The withering contempt with which Hans told this story, to lady and men friends alike, surely could not match the look he must have flashed the physiologist, who slithered away without so much as dropping off the booklet on sex and quadriplegia. That was the end of Hans Bromwell’s post-accident sex education, the end of sex,
period, or as he would say, full stop. The movement he could muster with his right arm, well conditioned and exercised, could have been put to good use. He certainly could have operated an electric wheelchair. But when the National Health Service sent him one—an expensive one at that, at least a thousand pounds—he ordered his nurse at the time to toss it into the street.
“If I’m going to be a quadriplegic, someone can bloody well push me. I’ve earned that at least,” he growled.
No one would be earning an Oscar playing Hans Bromwell as he struggled nobly back to honest citizenship.
Maggie and I were lying on her futon, pondering over the impenetrable sounds of the Cocteau Twins’ “Head over Heels.” She was insisting that yes, those were lyrics. I had my mind elsewhere.
“I have to tell you something, Maggie,” I said, turning on my side and propping my head up with the palm of my hand. “I don’t know how much more of this I can take. He doesn’t even like me. I don’t sleep. I don’t have anything to talk to him about. Maybe I should just leave now.” It was late November; the wet, cold grayness was already getting oppressive outside, and I was thinking about Thanksgiving at home, which had always seemed modest when I lived there but the memories of which now filled me with awe. It would still be warm there, the leaves colorful and unfallen. I had been with Hans and Elizabeth nearly two months and was feeling bereft. I nestled beside Maggie’s soft, pale body, as she listened, or pretended to anyway.
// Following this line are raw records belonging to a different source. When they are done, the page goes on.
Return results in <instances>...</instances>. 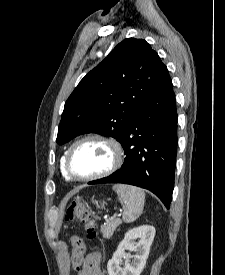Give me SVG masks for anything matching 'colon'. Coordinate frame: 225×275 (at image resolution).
<instances>
[{"mask_svg": "<svg viewBox=\"0 0 225 275\" xmlns=\"http://www.w3.org/2000/svg\"><path fill=\"white\" fill-rule=\"evenodd\" d=\"M66 221L78 220L84 224L87 237L93 239L96 237L95 218L88 206L81 200H72L65 211ZM72 254L71 263L76 269H79L83 262L84 246L83 240L79 236L71 238Z\"/></svg>", "mask_w": 225, "mask_h": 275, "instance_id": "colon-1", "label": "colon"}]
</instances>
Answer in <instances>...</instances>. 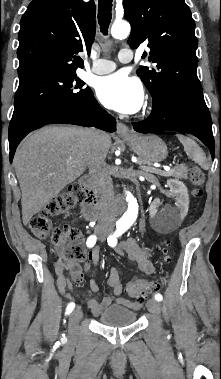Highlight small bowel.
I'll use <instances>...</instances> for the list:
<instances>
[{"mask_svg": "<svg viewBox=\"0 0 221 379\" xmlns=\"http://www.w3.org/2000/svg\"><path fill=\"white\" fill-rule=\"evenodd\" d=\"M60 252V251H59ZM118 253L125 255L129 261L135 263L139 270L144 274H152L154 272V265L148 258L147 254L141 249L133 237H129L119 247ZM99 261V249L93 248L88 253V261L85 263V272H88L92 266L97 265ZM68 268L71 274V280H69L63 272V268L60 263H56L55 269L57 274V282L60 291L70 298V294L67 290L71 287V281L75 283H81L84 279L82 267L79 262H70ZM107 285L111 290V295L104 297L101 301L91 298V292H98L99 286L94 278L90 279V292L86 294V305L91 310L92 314L98 316L105 308L111 305L113 302L128 306L130 308H138L139 304L133 303L127 299L120 297L124 290L123 282L120 278L119 271L116 267H112L109 270Z\"/></svg>", "mask_w": 221, "mask_h": 379, "instance_id": "c3829d8e", "label": "small bowel"}]
</instances>
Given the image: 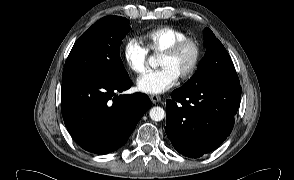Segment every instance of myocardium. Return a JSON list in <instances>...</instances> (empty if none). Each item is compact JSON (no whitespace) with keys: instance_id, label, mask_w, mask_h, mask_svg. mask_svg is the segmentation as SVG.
I'll return each mask as SVG.
<instances>
[{"instance_id":"myocardium-1","label":"myocardium","mask_w":294,"mask_h":180,"mask_svg":"<svg viewBox=\"0 0 294 180\" xmlns=\"http://www.w3.org/2000/svg\"><path fill=\"white\" fill-rule=\"evenodd\" d=\"M187 46L193 49V60L187 71L179 77L182 81L190 79L198 69L202 56L201 46L198 41L193 38L186 37L174 42L168 49L161 53V56L173 57Z\"/></svg>"}]
</instances>
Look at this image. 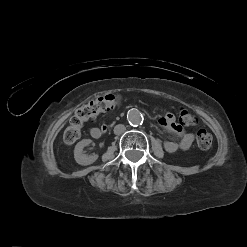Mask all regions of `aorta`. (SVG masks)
Wrapping results in <instances>:
<instances>
[{"instance_id": "762f6f07", "label": "aorta", "mask_w": 247, "mask_h": 247, "mask_svg": "<svg viewBox=\"0 0 247 247\" xmlns=\"http://www.w3.org/2000/svg\"><path fill=\"white\" fill-rule=\"evenodd\" d=\"M127 119L132 126L141 125L143 122V116L137 109H130L127 114Z\"/></svg>"}]
</instances>
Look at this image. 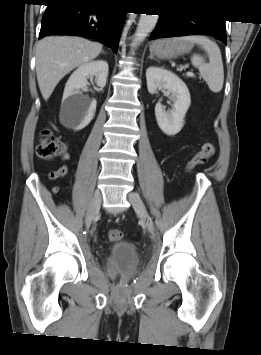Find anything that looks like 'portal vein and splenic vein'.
Returning <instances> with one entry per match:
<instances>
[{"mask_svg":"<svg viewBox=\"0 0 261 355\" xmlns=\"http://www.w3.org/2000/svg\"><path fill=\"white\" fill-rule=\"evenodd\" d=\"M186 75L188 77H194L195 76V74L193 72H191V71L187 72Z\"/></svg>","mask_w":261,"mask_h":355,"instance_id":"portal-vein-and-splenic-vein-1","label":"portal vein and splenic vein"}]
</instances>
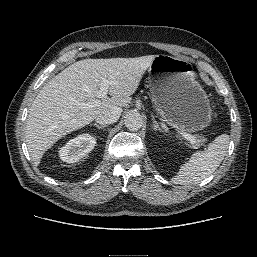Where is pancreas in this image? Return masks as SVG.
Returning <instances> with one entry per match:
<instances>
[{"label":"pancreas","instance_id":"obj_1","mask_svg":"<svg viewBox=\"0 0 257 257\" xmlns=\"http://www.w3.org/2000/svg\"><path fill=\"white\" fill-rule=\"evenodd\" d=\"M194 137H195L196 143L192 144V147L193 148H198L200 143L204 142L205 139L203 137H201V136H194Z\"/></svg>","mask_w":257,"mask_h":257}]
</instances>
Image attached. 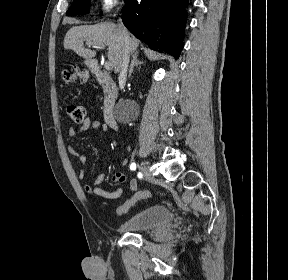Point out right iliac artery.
Instances as JSON below:
<instances>
[{"instance_id": "1", "label": "right iliac artery", "mask_w": 288, "mask_h": 280, "mask_svg": "<svg viewBox=\"0 0 288 280\" xmlns=\"http://www.w3.org/2000/svg\"><path fill=\"white\" fill-rule=\"evenodd\" d=\"M130 169H131V170H135V169H136V164H135V163H132L131 166H130Z\"/></svg>"}]
</instances>
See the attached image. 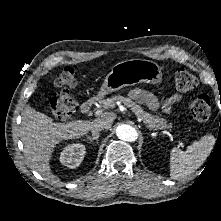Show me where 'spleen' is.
Segmentation results:
<instances>
[{"instance_id":"spleen-1","label":"spleen","mask_w":221,"mask_h":221,"mask_svg":"<svg viewBox=\"0 0 221 221\" xmlns=\"http://www.w3.org/2000/svg\"><path fill=\"white\" fill-rule=\"evenodd\" d=\"M214 145V136L206 135L189 145L186 151L173 148L170 151L171 179H181L197 170L210 155Z\"/></svg>"}]
</instances>
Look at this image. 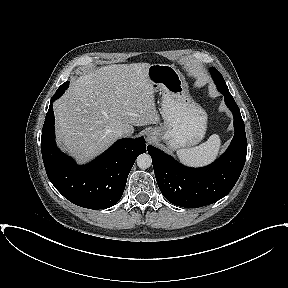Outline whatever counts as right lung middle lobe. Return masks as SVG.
Masks as SVG:
<instances>
[{"instance_id":"1","label":"right lung middle lobe","mask_w":288,"mask_h":288,"mask_svg":"<svg viewBox=\"0 0 288 288\" xmlns=\"http://www.w3.org/2000/svg\"><path fill=\"white\" fill-rule=\"evenodd\" d=\"M68 86H69V82H68V81L65 82V83H63V84L58 88V90L56 91L55 95L61 96V95L64 93V91L67 89ZM59 96H58V97H59Z\"/></svg>"}]
</instances>
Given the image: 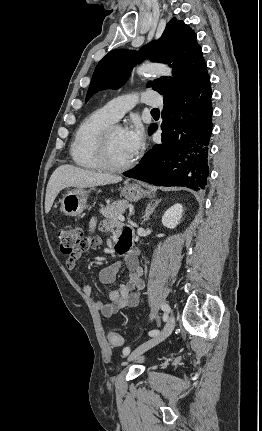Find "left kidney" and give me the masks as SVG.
I'll use <instances>...</instances> for the list:
<instances>
[{
  "mask_svg": "<svg viewBox=\"0 0 262 431\" xmlns=\"http://www.w3.org/2000/svg\"><path fill=\"white\" fill-rule=\"evenodd\" d=\"M183 213V206L181 204H175L171 206L162 217V224L167 228H175L181 218Z\"/></svg>",
  "mask_w": 262,
  "mask_h": 431,
  "instance_id": "obj_1",
  "label": "left kidney"
}]
</instances>
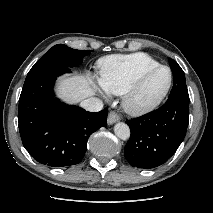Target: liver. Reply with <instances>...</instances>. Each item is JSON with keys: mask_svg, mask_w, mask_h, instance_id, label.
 <instances>
[{"mask_svg": "<svg viewBox=\"0 0 213 213\" xmlns=\"http://www.w3.org/2000/svg\"><path fill=\"white\" fill-rule=\"evenodd\" d=\"M57 95L70 103H78L81 100L93 96L95 87L89 77L84 75L64 76L59 79Z\"/></svg>", "mask_w": 213, "mask_h": 213, "instance_id": "liver-1", "label": "liver"}]
</instances>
“Leave for the States?” she asked mildly.
“Hmm,” I answered without much commitment.
Maggie didn’t have much more to say. She had told me from the beginning Hans would not like me. But she didn’t think that would be of much consequence to me personally. She figured she would be enough to keep me glad I stayed in dreary old Brighton. I was not so sure. Her second year of studies was considerably more difficult and intense than her first. Comprehensive exams were still more than a year away, but she was now able to size up the competition, to know what it would take to graduate with a “First,” top of the class, to make something of her degree. And she had all the ambition of a working-class girl whose dreams had been mocked by the schoolmates she had left behind. I was now sharing her with Derrida and Giddens and mountains of books and Socratic professors I would never meet. And since I didn’t have any such pursuits, I felt half-abandoned.